Artificial Intelligence: When Our Data Representations Predict and Shape Our Behaviour

It is only in the past several years that the computational power and development of mathematics undergirding AI have progressed far enough to make meaningful predictions based on people’s digital footprints. Although many companies were ready to analyse data at scale, they didn’t have enough of it to analyse because most employees’ actions were not recorded and stored. COVID‐19 solved that problem. Today, companies are beginning to use algorithms to sift through the digital footprints assembled as remote workers create digital exhaust. The most advanced companies are using AI to combine these patterns with new datasets (like employee turnover or performance data) to test assumptions about certain relationships, learn autonomously from these tests, and, make predictions about future employee behaviour. These predictions can set the stage for managerial and organizational policy decisions.

As organizations increasingly make use of algorithms to sort through the glut of digital exhaust they collect and store, employees are sometimes unfairly advantaged or disadvantaged by the way those data are turned into predictions by AI (Leonardi and Treem, in press). It is clear that the vast amounts of digital exhaust produced through remote work arrangements can improve organizational behaviour in many ways, but they also threaten to undermine some of the very systems, processes and institutions that make workplaces fair and equitable.
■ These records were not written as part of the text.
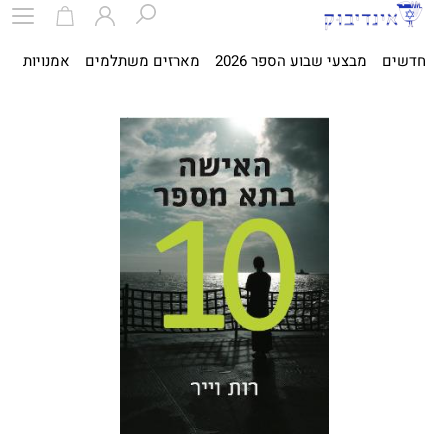
חדשים
מבצעי שבוע הספר 2026
מארזים משתלמים
אמנויות
ספ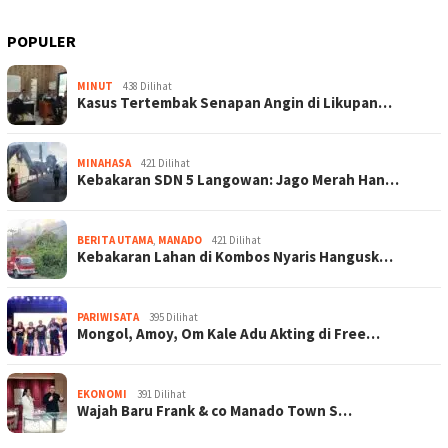
POPULER
MINUT
438 Dilihat
Kasus Tertembak Senapan Angin di Likupan…
MINAHASA
421 Dilihat
Kebakaran SDN 5 Langowan: Jago Merah Han…
BERITA UTAMA
,
MANADO
421 Dilihat
Kebakaran Lahan di Kombos Nyaris Hangusk…
PARIWISATA
395 Dilihat
Mongol, Amoy, Om Kale Adu Akting di Free…
EKONOMI
391 Dilihat
Wajah Baru Frank & co Manado Town S…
Most of the digital tools organizations implement to help with remote work are cloud‐based applications hosted by vendors whose contract rights give them access to some or all of the digital exhaust produced through them. Those vendors are able to use algorithmic modelling to create macro‐level digital footprints of the behaviour of people and organizations and use AI to make predictions. They sell those predictions to other companies that market to us and bid to consult with our organizations, and they use those digital footprints to improve their own technologies in ways that allow them to collect even more digital exhaust. Zuboff (2019) has written eloquently about how vendors monetize digital exhaust and use it to construct digital footprints that predict and shape our behaviour.

To explore how AI is used to turn digital footprints into predictions, researchers might begin to ask questions like: How will leaders incorporate AI‐based predictions into their decision‐making processes? Should organizations be required to let employees see predictions of their own behaviour and what are the consequences of this choice? Under what conditions do predictions of employee behaviour instigate a set of compensatory activities that turn them into self‐fulfilling prophecies?

CONCLUSION

Some observers argue that we are entering an era in which remote work will be the ‘new normal’. If that prediction comes true, it means that people, teams, and organizations will be quantified, modelled, and shaped in heretofore unknown ways. Others argue that remote work will not become mainstream soon and that most workers will return to offices when the pandemic subsides, will resume activities in which they work outside of digital technologies, and will produce much less digital exhaust. If that vision of the future comes true, it is unlikely to portend any less of a dramatic shift in the way organizations operate than if people remain working remotely. That is because the scale and duration of remote work that COVID‐19 has enabled has already produced so much digital exhaust that companies will build models from this unique window of time for decades to come. Regardless of whether remote work remains common or whether it becomes another brief spike in the long history of starts and stops since the 1970s, it is very likely that the digital footprints produced during COVID‐19 will serve the basis for many organizational practices, policies, and ideologies in the future. It is these second‐order effects of remote work that need to be understood, discussed, and debated today so that organizational scholars can provide the insights that will allow us to thoughtfully build and manage the organizations of tomorrow.